Mandetta afirmou que o órgão acompanha estudos clínicos com medicamentos que podem servir contra a covid-19, entre eles a cloroquina e a hidroxicloroquina. Também estão sendo testadas a combinação de hidroxicloroquina com azitromicina, interferon beta b1, entre outros produtos. Os primeiros resultados devem ser conhecidos a partir do próximo dia 20.

Ao todo, 5 mil pacientes com quadros clínicos variados farão parte dos protocolos de pesquisa. Enquanto isso, o ministro recomenda cautela na prescrição do medicamento.

"Para o ministério da saúde assinar que recomenda que se tome essa medida (uso da cloroquina para todos os casos), nós precisamos de mais tempo para saber se isso pode se configurar em uma coisa boa ou se pode ter efeito colateral.

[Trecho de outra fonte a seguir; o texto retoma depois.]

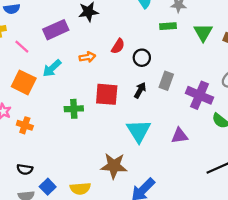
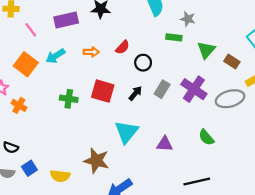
purple cross: (199, 95) -> (194, 89), moved

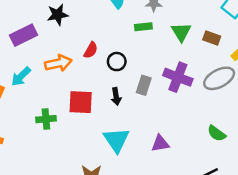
orange arrow: (91, 52) -> (58, 63), size x1.5
black arrow: (135, 93) -> (116, 96), turned 144
green semicircle: (206, 137) -> (217, 133), moved

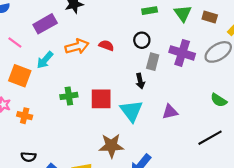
red semicircle: (91, 50) -> (106, 45), moved, turned -96
black circle: (117, 62) -> (142, 40), moved
black arrow: (116, 96) -> (140, 81), moved
red square: (81, 102) -> (101, 99), moved

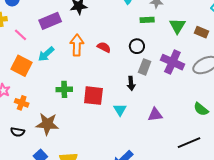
orange arrow: (77, 47) -> (77, 45), turned -80
cyan triangle: (131, 111) -> (120, 110), size x0.6
brown star: (111, 146) -> (47, 124), moved
black semicircle: (28, 157) -> (18, 132), moved

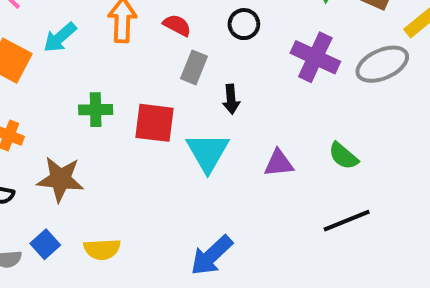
gray rectangle: (145, 67) -> (194, 67), moved
green semicircle: (201, 109) -> (343, 156), moved
cyan triangle: (120, 110) -> (208, 152), size x1.6

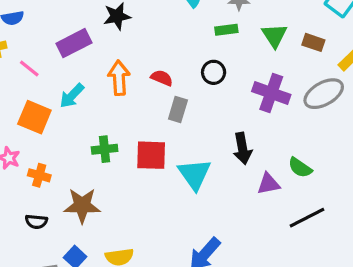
black arrow: (231, 99) -> (242, 148), moved, size x1.4
purple triangle: (279, 163) -> (268, 184), moved

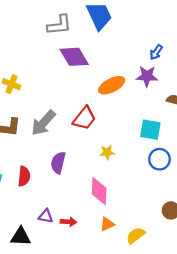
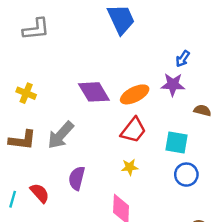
gray L-shape: (59, 25) -> (36, 29), moved
purple diamond: (74, 57) -> (94, 92), moved
red trapezoid: (84, 118) -> (133, 130), moved
red semicircle: (24, 176) -> (40, 193), turned -48

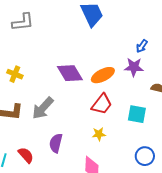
blue circle: (186, 175) -> (145, 156), moved

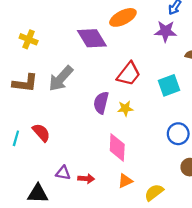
orange ellipse: (103, 75) -> (123, 17), moved
cyan square: (137, 114) -> (169, 85), turned -30
purple semicircle: (56, 143) -> (101, 103), moved

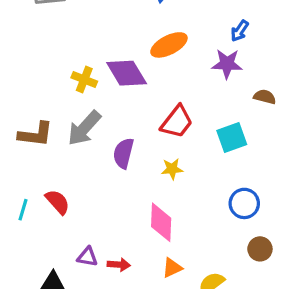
yellow cross: (29, 39) -> (84, 79), moved
purple semicircle: (101, 103) -> (123, 153), moved

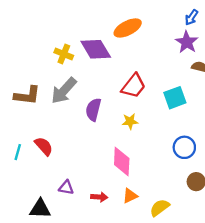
blue arrow: (240, 31) -> (191, 17), moved
purple star: (227, 64) -> (187, 42), moved, turned 30
red arrow: (119, 265) -> (99, 197), moved

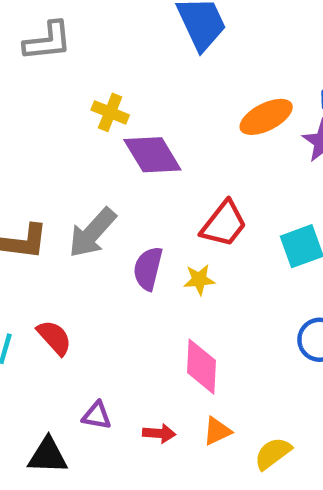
orange ellipse: (128, 28) -> (266, 117), moved
yellow cross: (64, 54) -> (110, 112), moved
yellow star: (130, 121) -> (199, 280), moved

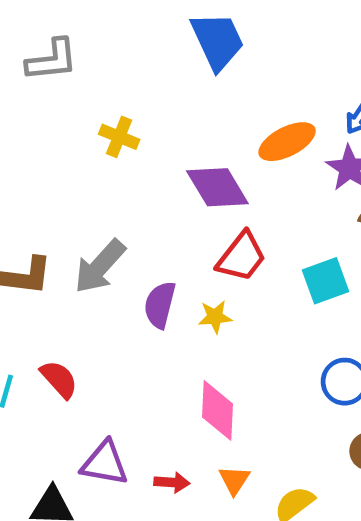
purple diamond: (152, 155) -> (217, 187), moved
purple triangle: (97, 416) -> (105, 463), size x1.5
orange triangle: (217, 431) -> (234, 480), turned -32

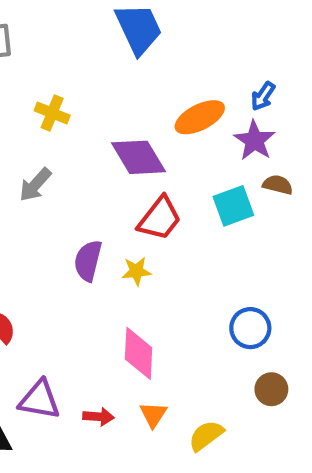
gray arrow: (100, 266) -> (35, 185), moved, size x0.7
cyan square: (325, 281) -> (233, 206), moved

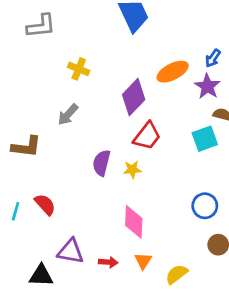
purple diamond: (139, 157) -> (134, 97), turned 75
cyan square: (233, 206) -> (205, 139), moved

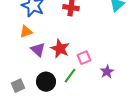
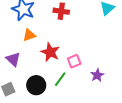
orange triangle: (26, 32) -> (29, 35), moved
purple triangle: (38, 50) -> (13, 59), moved

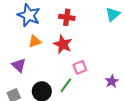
red star: (50, 52) -> (63, 44), moved
purple star: (97, 75) -> (112, 81), moved

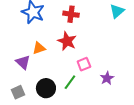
orange triangle: (35, 41) -> (39, 48), moved
purple star: (112, 81) -> (107, 78), moved

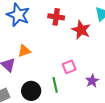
red star: (67, 41) -> (81, 30), moved
green line: (70, 82) -> (55, 85), turned -49

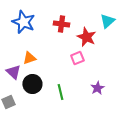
pink square: (69, 67) -> (77, 58), moved
black circle: (31, 91) -> (32, 84), moved

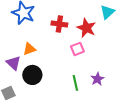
red cross: (61, 24) -> (59, 24), moved
green line: (60, 92) -> (75, 83), moved

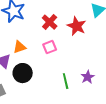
red cross: (59, 24) -> (50, 22), turned 35
pink square: (77, 49) -> (50, 47), moved

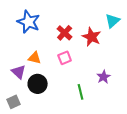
orange triangle: (20, 47) -> (35, 58), turned 32
purple star: (88, 77) -> (104, 77), moved

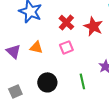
purple triangle: (19, 72) -> (13, 51), moved
black circle: (38, 84) -> (47, 82), moved

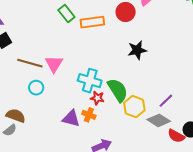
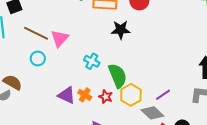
black star: (137, 50) -> (121, 30), moved
cyan cross: (90, 81) -> (92, 61), size x0.7
red star: (97, 98) -> (106, 97), moved

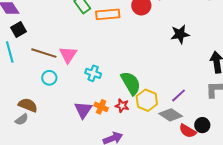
black star: (121, 30) -> (180, 34), moved
cyan cross: (92, 61) -> (93, 73), moved
purple triangle: (67, 95) -> (83, 110), turned 48

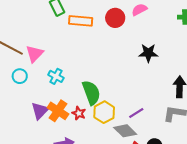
cyan circle: (49, 78) -> (20, 76), moved
orange cross: (101, 107) -> (58, 111), size x1.5

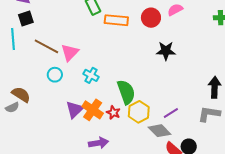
black star: (148, 53) -> (166, 51), moved

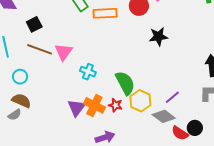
black square: (26, 19) -> (34, 24), moved
cyan circle: (55, 75) -> (20, 77), moved

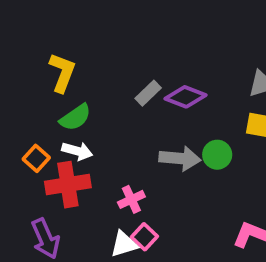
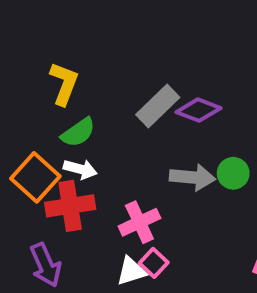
gray rectangle: (148, 93) -> (158, 106), size x1.5
orange square: (36, 158) -> (35, 177), size x1.6
pink cross: (131, 199) -> (139, 222), size x1.4

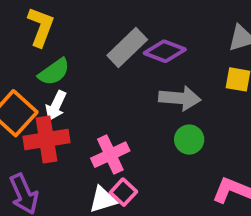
white arrow: (80, 169) -> (56, 106), turned 100
green circle: (233, 173) -> (189, 140), moved
gray arrow: (192, 177) -> (180, 98), moved

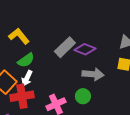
yellow L-shape: (41, 27) -> (19, 36), turned -60
green circle: (189, 140) -> (83, 96), moved

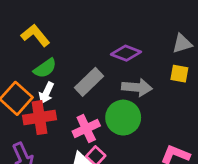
gray rectangle: (65, 47) -> (89, 82), moved
green circle: (83, 96) -> (123, 118), size x1.6

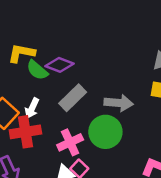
yellow L-shape: (35, 35) -> (21, 53), turned -40
purple diamond: (126, 53) -> (60, 65), moved
green semicircle: (45, 68) -> (37, 70), moved, turned 75

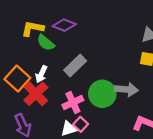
purple diamond: (60, 65) -> (64, 25), moved
gray arrow: (119, 103) -> (126, 89), moved
red cross: (25, 132) -> (36, 94), turned -35

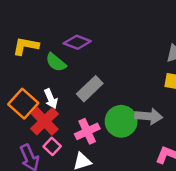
yellow L-shape: (33, 28) -> (26, 46), moved
white arrow: (41, 74) -> (51, 99), turned -49
pink square: (81, 124) -> (52, 146), moved

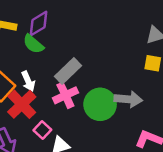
purple diamond: (77, 42) -> (39, 24), moved, turned -52
pink cross: (87, 131) -> (65, 95), moved
pink square: (52, 146) -> (42, 130), moved

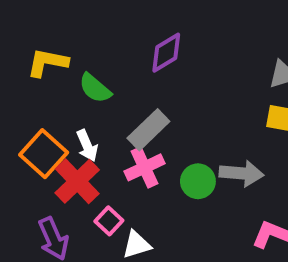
purple diamond: (39, 24) -> (166, 53), moved
green circle: (100, 104) -> (198, 181), size x0.7

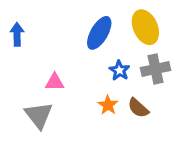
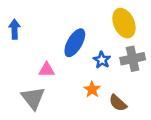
blue ellipse: (99, 33) -> (75, 43), moved
brown semicircle: (138, 108) -> (118, 103), moved

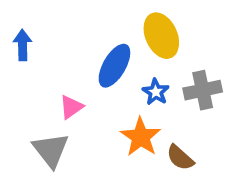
yellow ellipse: (124, 23) -> (161, 36), moved
pink triangle: (47, 70) -> (71, 107), turned -35
orange star: (92, 89) -> (141, 137), size x1.5

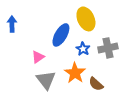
gray triangle: (51, 150) -> (46, 80), moved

Não é questão de gostar mais de A ou de B, é simplesmente analisar com um pouco mais de luz e com base na ciência", defendeu.

O secretário de Ciência  Tecnologia e Insumos Estratégicos do Ministério da Saúde, Denizar Vianna, garantiu que o Ministério da Saúde mantém a orientação para os Estados tratarem os pacientes graves e críticos com o medicamento. "Não houve nenhuma modificação”, afirmou.

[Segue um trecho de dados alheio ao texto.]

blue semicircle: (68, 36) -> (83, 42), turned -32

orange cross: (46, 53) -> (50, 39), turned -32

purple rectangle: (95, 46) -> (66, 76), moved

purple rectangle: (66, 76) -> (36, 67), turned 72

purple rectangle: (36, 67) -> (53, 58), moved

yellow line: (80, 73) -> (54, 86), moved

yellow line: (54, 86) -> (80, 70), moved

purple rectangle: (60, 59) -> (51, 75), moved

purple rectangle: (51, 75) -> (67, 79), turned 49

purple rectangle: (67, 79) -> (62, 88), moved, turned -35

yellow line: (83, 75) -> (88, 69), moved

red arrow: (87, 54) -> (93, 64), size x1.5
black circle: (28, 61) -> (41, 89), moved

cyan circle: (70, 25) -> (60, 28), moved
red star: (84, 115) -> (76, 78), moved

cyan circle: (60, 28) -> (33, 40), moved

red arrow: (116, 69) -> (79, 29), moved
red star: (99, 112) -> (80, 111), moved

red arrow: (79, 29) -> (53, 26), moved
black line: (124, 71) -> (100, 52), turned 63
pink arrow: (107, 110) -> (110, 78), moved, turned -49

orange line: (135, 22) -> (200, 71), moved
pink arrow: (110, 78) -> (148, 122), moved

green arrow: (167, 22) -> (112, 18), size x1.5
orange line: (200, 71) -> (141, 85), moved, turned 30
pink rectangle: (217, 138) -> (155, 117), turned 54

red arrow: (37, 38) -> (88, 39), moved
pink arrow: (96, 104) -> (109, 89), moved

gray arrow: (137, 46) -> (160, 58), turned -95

Segundo nota técnica de 27 de março do Ministério da Saúde, o governo federal disponibiliza para uso, “a critério do médico”, a cloroquina como terapia para pacientes internados. “A presente medida considera que não existe outro tratamento específico eficaz disponível até o momento”, diz a nota.

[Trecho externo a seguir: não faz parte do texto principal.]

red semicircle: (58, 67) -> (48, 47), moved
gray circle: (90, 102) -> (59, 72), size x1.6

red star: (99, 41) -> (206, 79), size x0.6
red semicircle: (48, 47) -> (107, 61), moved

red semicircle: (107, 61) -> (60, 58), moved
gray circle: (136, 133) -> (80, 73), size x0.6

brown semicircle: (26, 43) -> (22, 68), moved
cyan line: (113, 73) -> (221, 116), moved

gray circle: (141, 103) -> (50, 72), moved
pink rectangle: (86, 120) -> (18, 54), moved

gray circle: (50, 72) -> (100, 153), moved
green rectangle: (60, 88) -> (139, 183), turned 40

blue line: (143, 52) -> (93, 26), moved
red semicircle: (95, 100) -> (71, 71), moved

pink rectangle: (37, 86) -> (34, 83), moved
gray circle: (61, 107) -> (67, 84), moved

A forma de uso destes medicamentos opõe Mandetta e o presidente Jair Bolsonaro. O mandatário pede distribuição mais ampla do produto para pacientes com casos leves e até para uso preventivo a quem sequer tem sintomas.

Mandetta voltou a afirmar que não está nos planos, considerando os estudos atuais, liberar o uso para pessoas sem sintomas ou até mesmo a entrega do produto em postos de saúde. A ideia, disse, é que o tratamento seja feito em ambiente controlado.

O ministro afirmou que pediu ao Conselho Federal de Medicina (CFM) para colher observações clínicas dos profissionais sobre administração das substâncias. O ministro frisou que cabe à entidade recomendar ou não os medicamentos.

Na segunda-feira, Mandetta afirmou ter sido pressionado por dois médicos a editar um protocolo para ampliar a administração dos medicamentos, após reunião com o presidente Jair Bolsonaro. Ele se recusou alegando ausência de embasamento científico.